11. Garg, 2011 Another fascinating development towards the growth of the luxury apparel industry
in every city in India. From every town Benetton posted revenue growth of 20 per cent. BRIC
countries make up about 22 per cent of the world’s luxury market, which is forecast to reach 36
per cent in 2015. In comparison to other BRIC countries Indian consumers spend 5 percent on
clothing. Chinese consumers are spending10 percent of their income on clothes for bigger cities.
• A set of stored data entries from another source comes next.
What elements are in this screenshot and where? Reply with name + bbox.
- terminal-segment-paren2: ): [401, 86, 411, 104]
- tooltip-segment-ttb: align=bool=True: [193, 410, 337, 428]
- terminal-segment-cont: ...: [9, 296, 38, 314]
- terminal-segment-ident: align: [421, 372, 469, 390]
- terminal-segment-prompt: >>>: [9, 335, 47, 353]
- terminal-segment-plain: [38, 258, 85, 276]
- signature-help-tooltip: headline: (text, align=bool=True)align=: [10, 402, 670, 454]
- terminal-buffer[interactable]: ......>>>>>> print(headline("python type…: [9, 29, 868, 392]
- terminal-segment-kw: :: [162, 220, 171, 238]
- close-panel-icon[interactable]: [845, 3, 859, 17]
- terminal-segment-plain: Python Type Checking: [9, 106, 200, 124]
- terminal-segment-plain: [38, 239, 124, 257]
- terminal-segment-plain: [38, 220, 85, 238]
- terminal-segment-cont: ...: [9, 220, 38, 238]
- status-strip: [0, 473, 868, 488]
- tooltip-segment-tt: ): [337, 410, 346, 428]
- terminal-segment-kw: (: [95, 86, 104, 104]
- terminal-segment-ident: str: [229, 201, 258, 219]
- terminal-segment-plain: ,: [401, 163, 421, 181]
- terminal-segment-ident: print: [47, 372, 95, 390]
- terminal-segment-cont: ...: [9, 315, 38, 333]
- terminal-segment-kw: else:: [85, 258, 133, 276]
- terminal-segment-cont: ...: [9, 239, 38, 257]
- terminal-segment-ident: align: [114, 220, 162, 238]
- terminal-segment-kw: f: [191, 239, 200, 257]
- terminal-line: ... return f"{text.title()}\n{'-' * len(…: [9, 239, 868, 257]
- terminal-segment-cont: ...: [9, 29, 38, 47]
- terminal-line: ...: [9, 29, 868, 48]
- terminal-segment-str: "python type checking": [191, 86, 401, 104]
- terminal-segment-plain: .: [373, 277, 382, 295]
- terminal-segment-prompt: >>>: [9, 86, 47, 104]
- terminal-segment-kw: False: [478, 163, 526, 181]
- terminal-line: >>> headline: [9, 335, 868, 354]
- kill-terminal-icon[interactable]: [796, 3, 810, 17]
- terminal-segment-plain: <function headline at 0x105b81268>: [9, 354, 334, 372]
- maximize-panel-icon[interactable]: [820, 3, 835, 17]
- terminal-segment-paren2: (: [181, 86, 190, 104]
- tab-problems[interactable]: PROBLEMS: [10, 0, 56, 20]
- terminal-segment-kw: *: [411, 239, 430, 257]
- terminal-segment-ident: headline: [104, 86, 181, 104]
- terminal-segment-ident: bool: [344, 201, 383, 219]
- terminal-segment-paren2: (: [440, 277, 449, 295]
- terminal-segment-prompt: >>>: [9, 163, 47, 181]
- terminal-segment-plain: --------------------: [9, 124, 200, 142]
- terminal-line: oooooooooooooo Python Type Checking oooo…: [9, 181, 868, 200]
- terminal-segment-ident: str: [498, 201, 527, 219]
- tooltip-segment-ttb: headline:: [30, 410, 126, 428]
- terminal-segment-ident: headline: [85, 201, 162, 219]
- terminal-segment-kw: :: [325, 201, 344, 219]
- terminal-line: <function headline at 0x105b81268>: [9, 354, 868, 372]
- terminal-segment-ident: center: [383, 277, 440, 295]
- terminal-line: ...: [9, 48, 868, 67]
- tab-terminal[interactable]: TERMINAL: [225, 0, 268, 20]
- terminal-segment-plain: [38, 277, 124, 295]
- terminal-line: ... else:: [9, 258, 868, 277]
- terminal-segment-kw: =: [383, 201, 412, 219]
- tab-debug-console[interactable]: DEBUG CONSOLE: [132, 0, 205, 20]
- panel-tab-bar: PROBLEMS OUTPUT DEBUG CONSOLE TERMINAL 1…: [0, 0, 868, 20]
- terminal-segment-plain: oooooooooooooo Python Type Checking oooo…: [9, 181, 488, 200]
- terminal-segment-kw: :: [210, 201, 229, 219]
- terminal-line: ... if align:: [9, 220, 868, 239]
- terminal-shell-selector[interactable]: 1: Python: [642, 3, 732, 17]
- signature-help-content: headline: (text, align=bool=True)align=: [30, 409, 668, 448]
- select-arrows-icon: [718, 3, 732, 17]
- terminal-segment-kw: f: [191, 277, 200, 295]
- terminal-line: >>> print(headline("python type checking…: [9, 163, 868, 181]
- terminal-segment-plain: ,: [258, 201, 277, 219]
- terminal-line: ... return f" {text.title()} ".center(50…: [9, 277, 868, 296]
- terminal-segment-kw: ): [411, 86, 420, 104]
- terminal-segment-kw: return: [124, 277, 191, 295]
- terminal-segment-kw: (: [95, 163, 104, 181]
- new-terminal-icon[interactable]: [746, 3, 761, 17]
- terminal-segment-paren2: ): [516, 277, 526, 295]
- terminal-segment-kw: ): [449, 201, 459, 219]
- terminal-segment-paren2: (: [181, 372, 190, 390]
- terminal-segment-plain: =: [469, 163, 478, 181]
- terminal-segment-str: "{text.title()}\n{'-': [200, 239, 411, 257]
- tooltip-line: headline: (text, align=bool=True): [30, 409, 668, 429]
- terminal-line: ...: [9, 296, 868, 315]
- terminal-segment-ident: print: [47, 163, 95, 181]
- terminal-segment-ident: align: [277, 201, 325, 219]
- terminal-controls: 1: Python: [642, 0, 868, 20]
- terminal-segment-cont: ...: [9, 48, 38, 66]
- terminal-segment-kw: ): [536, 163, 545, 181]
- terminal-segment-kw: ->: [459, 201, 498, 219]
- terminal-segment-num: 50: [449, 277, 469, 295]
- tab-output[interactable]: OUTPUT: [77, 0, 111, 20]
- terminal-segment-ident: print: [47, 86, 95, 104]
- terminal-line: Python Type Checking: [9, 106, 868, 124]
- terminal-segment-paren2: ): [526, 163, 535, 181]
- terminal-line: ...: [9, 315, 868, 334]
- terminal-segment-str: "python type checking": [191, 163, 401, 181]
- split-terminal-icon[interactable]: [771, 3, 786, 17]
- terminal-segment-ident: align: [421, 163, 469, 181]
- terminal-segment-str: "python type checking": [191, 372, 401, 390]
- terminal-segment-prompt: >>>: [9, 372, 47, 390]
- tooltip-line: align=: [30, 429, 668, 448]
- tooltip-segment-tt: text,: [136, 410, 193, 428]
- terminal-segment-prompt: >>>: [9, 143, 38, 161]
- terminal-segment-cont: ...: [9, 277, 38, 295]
12. Chaudhary (2011) the paper focuses on the changes in the Textiles exports of different countries
after the MFA (Multi Fiber Agreement). Special focus is on the Indian Textiles Industry and its
position in the world in terms of textiles and clothing exports. The paper explores the changes in
the exports and profits of the Indian textiles exporters. Further it investigates the role of FDI in the
industry and what Indian Government is doing for the promotion of the industry. It was presented
that India has emerged as a major sourcing destination for new buyers. As a measure of growing
Interest in the Indian textile and clothing sector a number of buyers have opened their sourcing/
liaison office in India.

13. Iftikharetal (2011) study explores the significance of social class and its relation with consumers
buying behavior. Whether this phenomenon is real or a myth, it is checked by review of literature,
which supports that social classes have an impact on consumers buying behavior and it is a reality
not myth. Relationship between status, education, occupation and income is examined which in
turn cause an effect on social class and depict consumers buying behavior. Based on previous
research studies it reveals that social classes are real and consumer’s buying behaviors differ
according to their position in the society. On the basis of classes people have different buying
preferences. Further discussion is made on managerial implications and future research in this
area.

14. Corbu, 2009 Since clothing reflects one's own personality, gender, taste and tastes, status, and
self-esteem, it should adhere to social norms. Collectivist groups have their identities derived
from a social identity. In one's personal life to clearance of the views of other people is accepted
Indvalued.Social identity is group-based and derives from social class affiliations. Shifts in
lifestyle and cultural values must be in line with social standards. The effect of globalization does
not diminish the desire to smash cultural values

15. Narayanan, G. Badri (2008)in this paper there has been examined the impact of phasing out of
MFA quotas on Indian garment exports as an example of competitive labor intensive sector in an
emerging market economy that has been recently facing removal of export restraints. Three
different methodologies have been employed using a monthly data from 1992:11 to 2003:9:
Perron’s (1989) methodology of testing for unit roots in the presence of trend break, split-sample
test of trend-break hypothesis and intervention analysis. The major conclusion is that the WTO’s
decision to phase out the MFA quotas has had a positive impact on the Indian Garment Exports.
Person’s trend break hypothesis does support this as a cause for change in intercept, while the
split- sample analysis shows that there has been a structural transformation in terms of
introduction of trend-stationary in place of difference–stationary. Intervention analysis shows
that this effect has been positive, significant and long-lasting. This analysis implies that Indian
apparel sector may benefit from the phasing out of MFA quotas.